Conçu par le tandem Massimo Furlan (mise en scène) et Claire de Ribaupierre (dramaturgie), Les Italiens s’inspire de la forme de l’opéra tient de l’atelier de création radiophonique. A partir de son pays d'origine, du foot et de son vécu, Furlan qui bambin se rêvait aussi Superman - aime ainsi à créer des icônes et des mythes artistiques.
En voiture
Prenez ce trio de retraités immigrés maintenant en super-héros. Voyez les soulever notre Helvetia assise dans une Fiat 500. Avec d’autres ensuite, les Italiens ont fait et construit ce pays. Exploités comme le montre le statut inique de saisonnier peu évoquées dans le spectacle. Mais rayonnants de reconnaissance et d’accomplissement envers leur pays d’élection et d’accueil. Se réalisant dans les domaines hôteliers, de la vente et de la chanson notamment.
Nous voici projetés au théâtre qui doit sortir des théâtres conventionnels et autres boîtes noires, allant à la rencontre de non-professionnels, tout en captant ses moyens de production. Et retrouver le vrai sens de vécus par ceux qui l’ont vécu.
Mosaïque de récits
On songe ainsi aux narrations éprouvées d’émissions telles que Les Pieds dans le plat sur France Culture. Voire Strip-Tease au petit écran, l’émission de la RTBF créée en 1985 et disparue en 2012. A l'origine, elle visait à plonger dans le quotidien de personnes aux parcours atypiques. Absence de voix off ou de musique et montage minimaliste, Strip-Tease s'approche davantage du documentaire que de l'émission télévisée. Ici, les caméras s'effacent et laissent place aux témoignages. Au final, des moments de vie forts et touchants, loufoques et déroutants.

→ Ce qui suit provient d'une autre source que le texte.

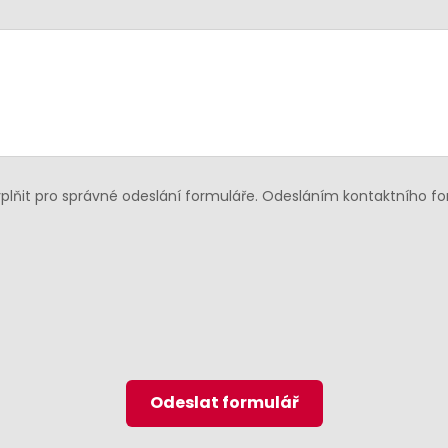
lňit pro správné odeslání formuláře. Odesláním kontaktního f
Odeslat formulář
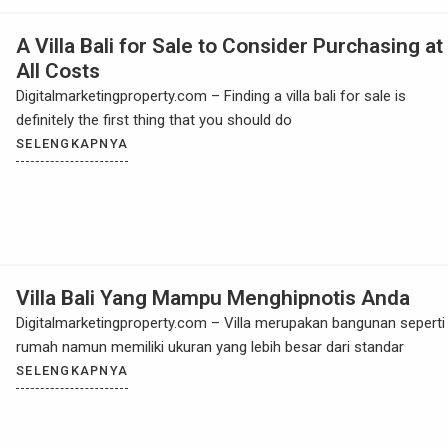
A Villa Bali for Sale to Consider Purchasing at
All Costs
Digitalmarketingproperty.com – Finding a villa bali for sale is
definitely the first thing that you should do
SELENGKAPNYA
Villa Bali Yang Mampu Menghipnotis Anda
Digitalmarketingproperty.com – Villa merupakan bangunan seperti
rumah namun memiliki ukuran yang lebih besar dari standar
SELENGKAPNYA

La pièce parle aux spectateurs comme un ami intime. Ce n’est plus un traité de sociologie voire d’anthropologie sociale. Mais plutôt un petit livre composé de vies réelles, d'une série de moments vécus - comme on en trouve dans un album de photos de famille. Ne reniant ni les émotions et sentiments à plies bouillons, ou le lyrisme populaire (La Traviata de Verdi). L’opus privilégie l’effet de reconnaissance au miroir de de son propre biopic familial.
Incompris
La chanson d’amour à une Helvetia inquisitrice, Mi sono innamorato di te, son auteur, Luigi Tenco, reste un incompris. Il s’est suicidé à 29 ans et dans des circonstances mystérieuses au festival de San Remo en 1967. On y trouve l’ambivalence du sentiment amoureux, parade à la plus haute des solitudes. Je suis tombé amoureux de toi/Parce que je n'avais rien à faire. Le jour je voulais quelqu'un à rencontrer/La nuit je voulais quelque chose à rêver.»
Luigi Tenco reste incompris. Pareillement à Alexia Casciaro, qui le chante maintenant en clone de Dalida, affichant perruque rousse et robe fourreau lamée de paillettes. Ce qui ne doit rien au hasard. Tant le destin tragique du jeune artiste est intimement associé à celui de Dalida, sa maîtresse. Le travail de diplôme à La Manufacture - Haute Ecole de Théâtre romande de la jeune danseuse pratiquant les arts martiaux a pour titre dérivé de Brecht, «Qui ne lutte jamais aura tout perdu». Ainsi subsumée l’histoire d’Italiens arrivés et établis en Helvétie retrouve son sens premier.